Health-contingent workplace wellness, the two-time darling of federal legislation codified in both the Health Insurance Portability and Affordability Act (HIPAA) and the Affordable Care Act (ACA), is now plagued by doubts about effectiveness and validity that are inexorably grinding away its legitimacy.  This puts employers, particularly large employers who have committed to it so vocally and visibly, in an awkward spot.  In the style of politicians nervously trying to change the terms of debate, wellness advocates are now walking back the assertions that have undergirded their entire construct for more than a decade.  While some business leaders are apparently either unwilling or unable to back away from this self-inflicted wound, staying the present course is neither inevitable nor required.  A course correction might actually prove quite liberating, especially for leaders of smaller and mid-sized businesses who must scratch their heads wondering how they’re supposed to reproduce a big-company style workplace wellness program or even why they should, given the dearth of data on effectiveness.

As a case in point, we offer GE, an iconic American multinational with 305,000 employees, $147BN in revenues, and $16.1BN in earnings worldwide in 2012.  The company offers its employees a much-lauded wellness program, saluted by the National Business Group on Health (NBGH) in a fawning 2009 case study.
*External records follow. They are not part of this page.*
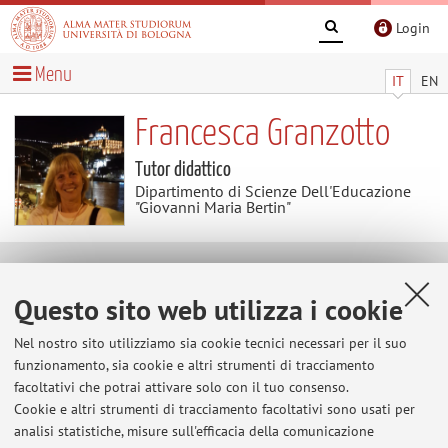
Login
Menu
IT
EN
Francesca Granzotto
Tutor didattico
Dipartimento di Scienze Dell'Educazione
"Giovanni Maria Bertin"
Contatti
Questo sito web utilizza i cookie
E-mail:
francesca.granzotto4@unibo.it
Nel nostro sito utilizziamo sia cookie tecnici necessari per il suo
funzionamento, sia cookie e altri strumenti di tracciamento
facoltativi che potrai attivare solo con il tuo consenso.
Cookie e altri strumenti di tracciamento facoltativi sono usati per
Dipartimento di Scienze Dell'Educazione "Giovanni
analisi statistiche, misure sull'efficacia della comunicazione
Maria Bertin"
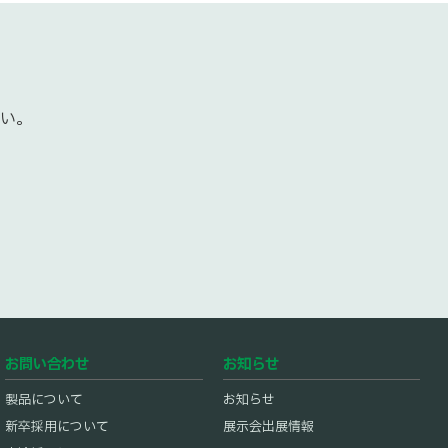
広報・デザイン
い。
技術開発職
新製品の開発・設計
。
事務職
総務・労務・人事・経理・海外業務・売上管理・一般事
務等（※部署による）
岡市(東北営業所)、栃木県那須塩原市(北関東営業
お問い合わせ
お知らせ
製品について
お知らせ
新卒採用について
展示会出展情報
採用フロー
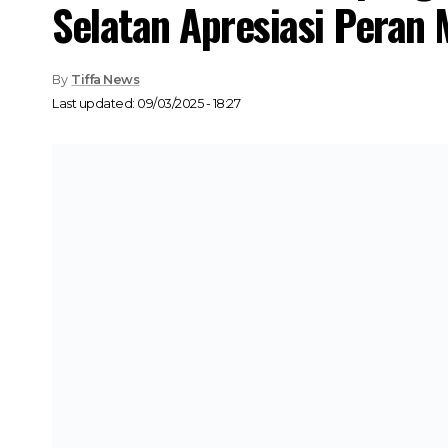
Selatan Apresiasi Peran
By
Tiffa News
Last updated: 09/03/2025 - 18:27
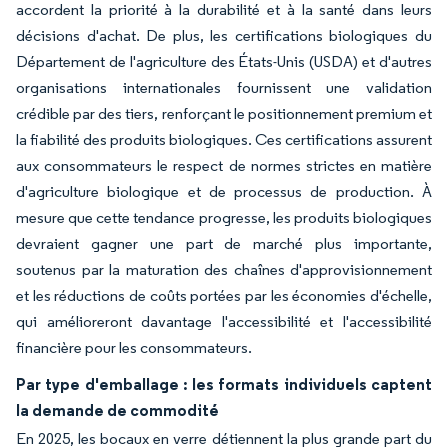
accordent la priorité à la durabilité et à la santé dans leurs
décisions d'achat. De plus, les certifications biologiques du
Département de l'agriculture des États-Unis (USDA) et d'autres
organisations internationales fournissent une validation
crédible par des tiers, renforçant le positionnement premium et
la fiabilité des produits biologiques. Ces certifications assurent
aux consommateurs le respect de normes strictes en matière
d'agriculture biologique et de processus de production. À
mesure que cette tendance progresse, les produits biologiques
devraient gagner une part de marché plus importante,
soutenus par la maturation des chaînes d'approvisionnement
et les réductions de coûts portées par les économies d'échelle,
qui amélioreront davantage l'accessibilité et l'accessibilité
financière pour les consommateurs.
Par type d'emballage : les formats individuels captent
la demande de commodité
En 2025, les bocaux en verre détiennent la plus grande part du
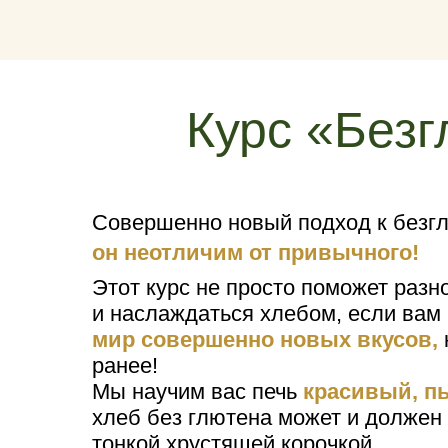
Курс «Без
Совершенно новый подход к безг
он неотличим от привычного!
Этот курс не просто поможет разн
и наслаждаться хлебом, если вам 
мир совершенно новых вкусов,
ранее!
Мы научим вас печь
красивый, п
хлеб без глютена может и должен
тонкой хрустящей корочкой.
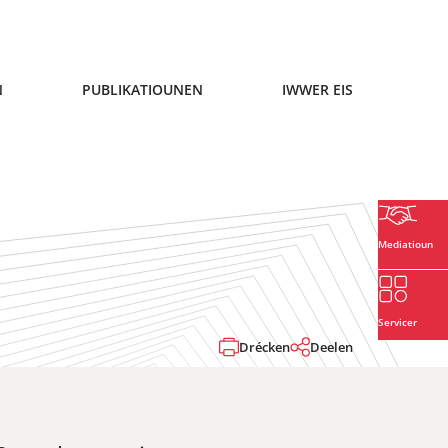
N
PUBLIKATIOUNEN
IWWER EIS
Mediatioun
Servicer
Drécken
Deelen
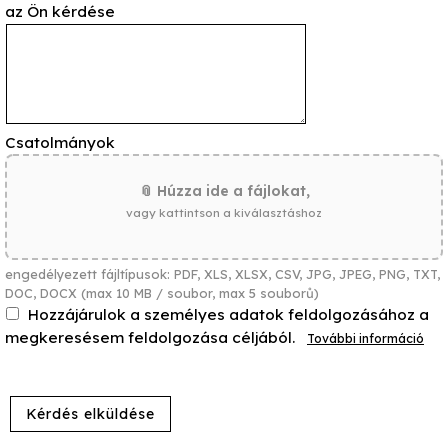
az Ön kérdése
Csatolmányok
📎 Húzza ide a fájlokat,
vagy kattintson a kiválasztáshoz
engedélyezett fájltípusok: PDF, XLS, XLSX, CSV, JPG, JPEG, PNG, TXT,
DOC, DOCX (max 10 MB / soubor, max 5 souborů)
Hozzájárulok a személyes adatok feldolgozásához a
megkeresésem feldolgozása céljából.
További információ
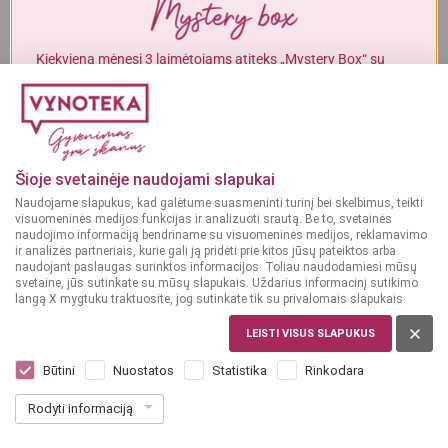
Alkoholinius gėrimus gali įsigyti tik asmenys, kuriems yra
ne mažiau
kaip 20 metų
.
Kiekvieną mėnesį 3 laimėtojams atiteks „Mystery Box“ su
gurmaniškais „Vynoteka“ produktais.
MAN YRA 20 METŲ
DALYVAUTI KONKURSE
MAN NĖRA 20 METŲ
Šioje svetainėje naudojami slapukai
Naudojame slapukus, kad galėtume suasmeninti turinį bei skelbimus, teikti
visuomeninės medijos funkcijas ir analizuoti srautą. Be to, svetainės
naudojimo informaciją bendriname su visuomeninės medijos, reklamavimo
ir analizės partneriais, kurie gali ją pridėti prie kitos jūsų pateiktos arba
naudojant paslaugas surinktos informacijos. Toliau naudodamiesi mūsų
svetaine, jūs sutinkate su mūsų slapukais. Uždarius informacinį sutikimo
langą X mygtuku traktuosite, jog sutinkate tik su privalomais slapukais.
VOKIETIJA
Jagermeister 0,7 L
LEISTI VISUS SLAPUKUS
(1)
Būtini
Nuostatos
Statistika
Rinkodara
19
99
Rodyti informaciją
28.56 € / L
€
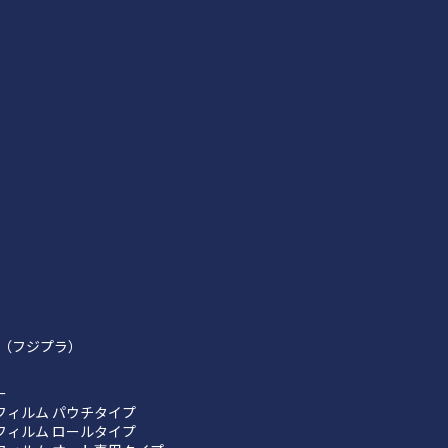
（フジプラ）
ー
フィルム パウチタイプ
フィルム ロールタイプ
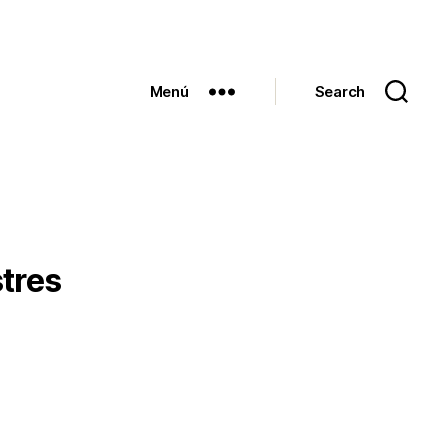
Menú
Search
stres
GE’s wellness program has several things to recommend it:

  • A top line focus on environmental change
  • An emphasis on strong and consistent positive health messaging to employees
  • The “Health By The Numbers” strategy that asks employees to commit to essential behavior changes (don’t smoke, eat more produce, walk more, and maintain a healthy body mass index [BMI]; there is wisdom in these choices, as they are the baseline activities for good health)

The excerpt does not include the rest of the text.